Former club chairman Jimmy Lang was back for the do. “It’s nice this ground but it has nee heart,” he said. “Portland Park had heart, I miss it every day. If it helps the club go forward then great, but the real aim is to make money and I’m not sure this will make enough.”

Portland Park’s problem was that it was dropping to bits, a predicament that seemed unresolved when Maggie the barmaid dropped through the floorboards of the new place.

They replaced the portable buildings with a handsome new stand, social club and dressing room complex said by The Times to be, seat for seat, the second most expensive new football stand in the country, after Arsenal’s.

These days the club chairman’s local MP and former NUM president Ian Lavery, who’s also chairman of the Labour Party and fears that he may be spending too much time in London.

“I’m getting Cockney turns in my accent,” he said, simultaneously suggesting why he’s unlikely to be taken for a southern softie.

The column had last heard Mr Lavery at last year’s the Durham Miners’ Gala when he spoke of the struggle. Last Thursday he spoke of it again. Ian Lavery, in truth, is the sort of politician who might talk of the struggle at the grandbairns’ birthday party.

Who says it naught availeth?

Back in 2008, club vice-chairman Mark Fitton had been among the cortege, lamenting the disappearance of the last of Ashington’s heritage. “The pitch was a turnip field but this place had something about it,” he said.

Last Thursday his mind had changed. “The new place,” he said, “is the best thing that ever happened.”

LAST year we wrote about the Bhoys-will-be-Bhoys Teesside branch of the Celtic Supporters Club.
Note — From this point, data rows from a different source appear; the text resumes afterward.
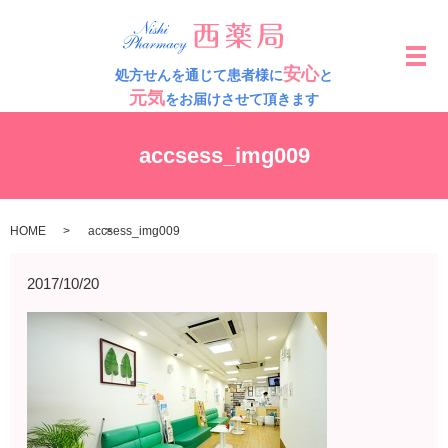
メ
安心
処方せんを通じて患者様に
と
元気
をお届けさせて頂きます
accsess_img009
HOME
accsess_img009
2017/10/20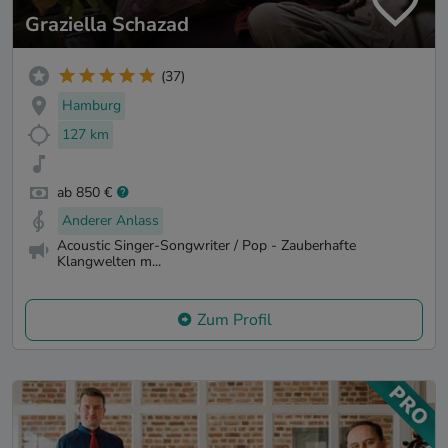
Graziella Schazad
(37)
Hamburg
127 km
ab 850 €
Anderer Anlass
Acoustic Singer-Songwriter / Pop - Zauberhafte
Klangwelten m...
Zum Profil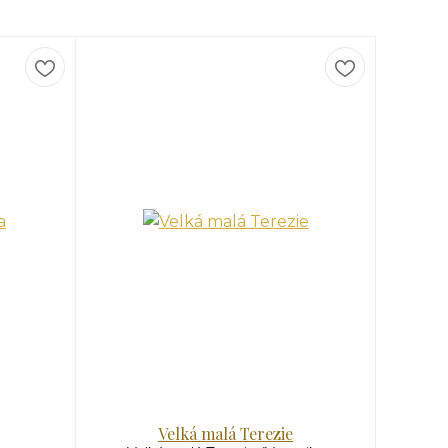
Velká malá Terezie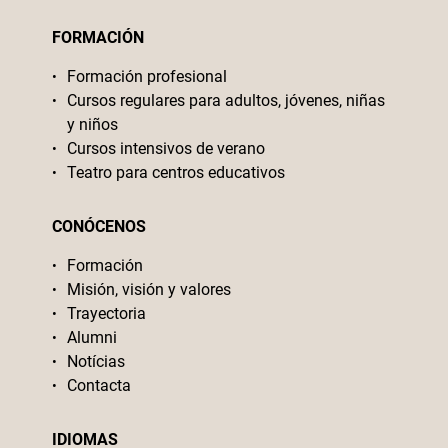
FORMACIÓN
Formación profesional
Cursos regulares para adultos, jóvenes, niñas
y niños
Cursos intensivos de verano
Teatro para centros educativos
CONÓCENOS
Formación
Misión, visión y valores
Trayectoria
Alumni
Notícias
Contacta
IDIOMAS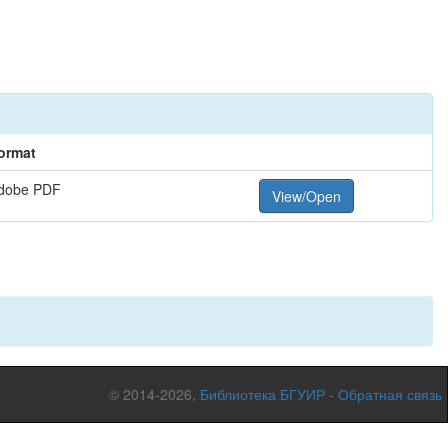
ormat
dobe PDF
View/Open
© 2014-2026,
Библиотека БГУИР
-
Обратная связь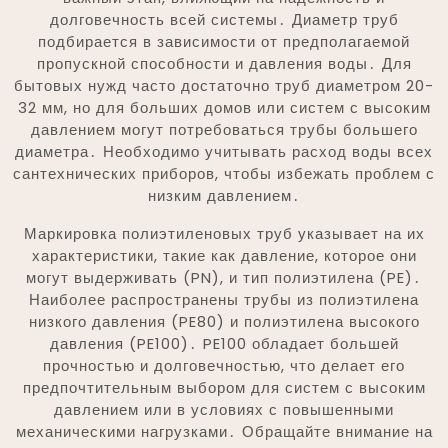
долговечность всей системы․ Диаметр труб
подбирается в зависимости от предполагаемой
пропускной способности и давления воды․ Для
бытовых нужд часто достаточно труб диаметром 20-
32 мм, но для больших домов или систем с высоким
давлением могут потребоваться трубы большего
диаметра․ Необходимо учитывать расход воды всех
сантехнических приборов, чтобы избежать проблем с
низким давлением․
Маркировка полиэтиленовых труб указывает на их
характеристики, такие как давление, которое они
могут выдерживать (PN), и тип полиэтилена (PE)․
Наиболее распространены трубы из полиэтилена
низкого давления (PE80) и полиэтилена высокого
давления (PE100)․ PE100 обладает большей
прочностью и долговечностью, что делает его
предпочтительным выбором для систем с высоким
давлением или в условиях с повышенными
механическими нагрузками․ Обращайте внимание на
At Thornaby on Saturday we bumped into Celtic season ticket holder Tom Grant, headed the following day to the match with St Johnston. Usually it’s a 52-seat coach, last Sunday 31. “Good Catholics,” said Tom, “they must all be at Mass.”

THE relationship between Bishop Auckland and Manchester United continues to grow after an appeal to raise £1958 for 23 Munich memorial bricks in Bishops’ wall of fame was swiftly surpassed.

“A solicitors’ in Manchester gave £400, so we’ve already topped £2,000,” says Steve Newcomb, who’s organising the appeal.

Steve was Bishops’ chairman when legal action over a player injury threatened not just the club’s future but his own – “my house was on the line” – before United, remembering how the Northern League had helped after Munich, sent a team for a fund raising match.

The latest effort has won support both from the Old Trafford hierarchy and from fans’ organisations, a match between the two sets of supporters mooted for next season – by which time Steve may have recovered from a broken big toe. “I walked into the vacuum cleaner,” he laments.

NINE months ago we interviewed Gary Beswick, following his appointment as an assistant referee at the FA Cup final. On Sunday he’ll be back at Wembley, just like the glorious Gunners, for the Carabao Cup final.

Teesside lad, now in Newton Aycliffe, Gary’s also a Fifa official and one of 27 full-time assistant refs who line up in the Premier League.

Times change. When he started there was a referee and two linesmen. On Sunday there’ll be a referee, two assistant refs, fourth official, reserve assistant ref, video referee and assistant video ref. The magnificent seven, no doubt.

...AND finally, the five Premier League clubs who played in the last season of the Third Division (South) – last week’s column – were Bournemouth, Brighton, Crystal Palace, Southampton and Watford. Malcolm Dunstone, perhaps the only Watford fan in Darlington, was first with the answer.

Michael Rudd in Bishop Auckland not only supplies a question but asks us to mention the pool tournament at the Kings Head in memory of his friend Alan Musgrave. Geoff Eubanks won, Kevin Mallen a “rather tipsy” second.